Modelling visual context in multimodal semantics

Proposer: Ekaterina Shutova and Anita Verő

Supervisor: Ekaterina Shutova and Anita Verő 

Special Resources: Visual Genome and MS COCO datasets; MMfeat toolkit 

Requirements: NLP, Machine Learning, interest in Computer Vision


Much research in cognitive science and neuroscience suggests that human meaning representations are not merely a product of our linguistic exposure, but are also grounded in our perceptual system and sensori-motor experience (see e.g. Barsalou (2008)). This suggests that we acquire word meanings and relational knowledge not merely from linguistic input, such as text or speech, but also from other modalities, such as vision, taste, smell, touch and motor activity. Multimodal models of word meaning have thus enjoyed a growing interest in semantics, mostly focusing on combining linguistic and visual information so far. Such models outperform purely text-based models in a variety of tasks, such as semantic similarity estimation, predicting compositionality, bilingual lexicon induction and figurative language processing among others. However, the multimodal models used to date extracted visual features from complete images and none of the approaches investigated the the role of different kinds of visual information in natural language semantics. For instance, some concepts may be better characterised by the internal visual features of objects in the image and others by wider visual context and scene information. This project will investigate whether explicitly differentiating between internal visual properties and visual context improves the performance of multimodal semantic models. The student will first experiment with learning a multimodal semantic model from image regions manually annotated for specific objects, actions or scenes, using Convolutional Neural Networks (CNN) and the MMfeat toolkit for multimodal representation learning (Kiela, 2016); and then integrate the multimodal model with automatic object recognition techniques. The project will evaluate the new models in the context of semantic similarity and metaphor identification tasks.

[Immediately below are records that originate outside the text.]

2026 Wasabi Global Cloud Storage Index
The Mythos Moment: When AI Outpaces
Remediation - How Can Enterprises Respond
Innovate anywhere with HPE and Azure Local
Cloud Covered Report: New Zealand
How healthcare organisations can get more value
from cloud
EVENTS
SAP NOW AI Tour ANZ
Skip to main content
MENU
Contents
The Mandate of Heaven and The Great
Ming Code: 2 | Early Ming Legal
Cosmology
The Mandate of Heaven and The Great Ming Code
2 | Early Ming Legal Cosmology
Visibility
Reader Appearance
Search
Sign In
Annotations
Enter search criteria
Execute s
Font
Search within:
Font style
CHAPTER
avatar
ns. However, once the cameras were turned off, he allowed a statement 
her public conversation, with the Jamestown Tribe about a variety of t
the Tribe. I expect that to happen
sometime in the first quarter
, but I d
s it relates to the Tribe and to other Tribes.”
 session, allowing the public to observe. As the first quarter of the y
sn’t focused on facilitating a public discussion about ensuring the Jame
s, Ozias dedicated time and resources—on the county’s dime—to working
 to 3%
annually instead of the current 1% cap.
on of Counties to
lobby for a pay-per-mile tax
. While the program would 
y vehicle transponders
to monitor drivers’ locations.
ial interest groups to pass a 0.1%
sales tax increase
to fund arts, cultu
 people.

References and further reading:

Lawrence W. Barsalou. 2008. Grounded cognition. Annual Review of Psychology, 59(1):617–645. 

Elia Bruni, Nam Khanh Tran, and Marco Baroni. 2014. Multimodal distributional semantics. Journal of Artificial Intelligence Research, 49:1–47. 

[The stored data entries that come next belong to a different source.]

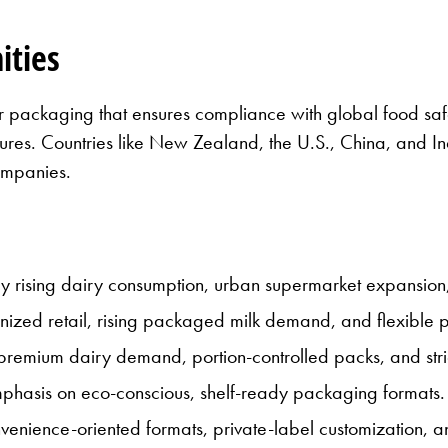
ities
or packaging that ensures compliance with global food saf
tures. Countries like New Zealand, the U.S., China, and I
ompanies.
y rising dairy consumption, urban supermarket expansion
zed retail, rising packaged milk demand, and flexible
emium dairy demand, portion-controlled packs, and strict
hasis on eco-conscious, shelf-ready packaging formats.
nience-oriented formats, private-label customization, a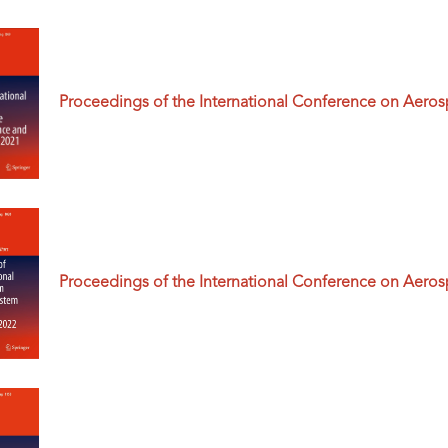
Proceedings of the International Conference on Aero
Proceedings of the International Conference on Aero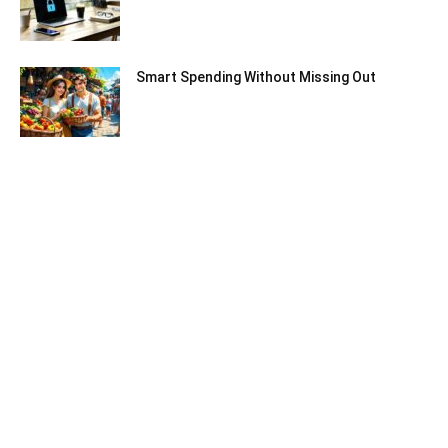
Smart Spending Without Missing Out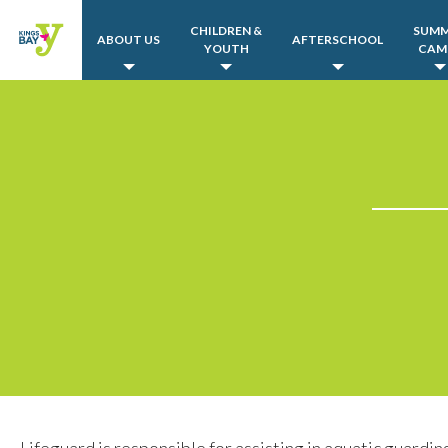
CHILDREN &
SUM
ABOUT US
AFTERSCHOOL
YOUTH
CAM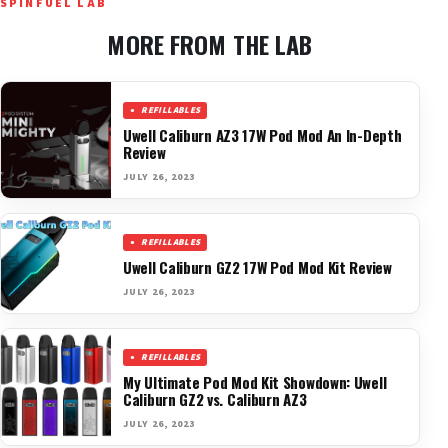
SPINFUEL LAB
MORE FROM THE LAB
REFILLABLES
Uwell Caliburn AZ3 17W Pod Mod An In-Depth
Review
JULY 26, 2023
REFILLABLES
Uwell Caliburn GZ2 17W Pod Mod Kit Review
JULY 26, 2023
REFILLABLES
My Ultimate Pod Mod Kit Showdown: Uwell
Caliburn GZ2 vs. Caliburn AZ3
JULY 26, 2023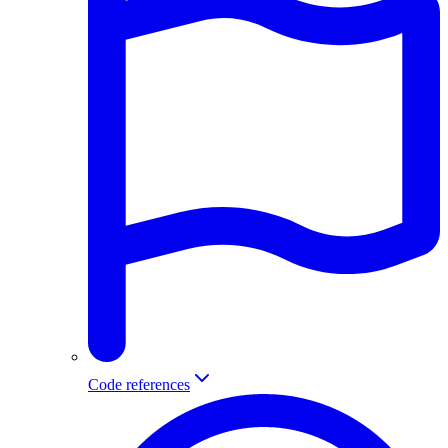
Code references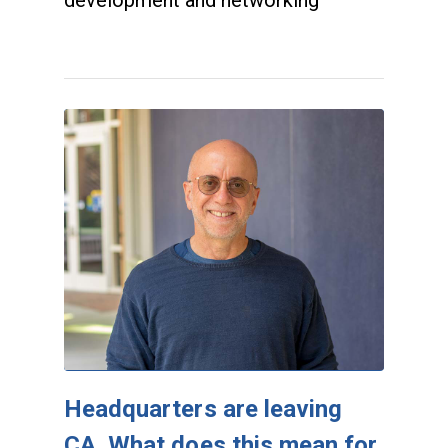
development and networking
Headquarters are leaving
CA. What does this mean for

Douwe Kiela and Leon Bottou. 2014. Learning Image Embeddings using Convolutional Neural Networks for Improved Multi-Modal Semantics. Proceedings of EMNLP 2014, Doha, Qatar.

Douwe Kiela. 2016 MMFEAT: A Toolkit for Extracting Multi-Modal Features. Proceedings of ACL 2016: System Demonstrations, Berlin, Germany.

Douwe Kiela, Anita Vero and Stephen Clark. Comparing Data Sources and Architectures for Deep Visual Representation Learning in Semantics. In Proceedings of EMNLP 2016, Austin, TX.

Ekaterina Shutova, Douwe Kiela and Jean Maillard. 2016. Black Holes and White Rabbits: Metaphor Identification with Visual Features. In Proceedings of NAACL-HLT 2016, San Diego, CA.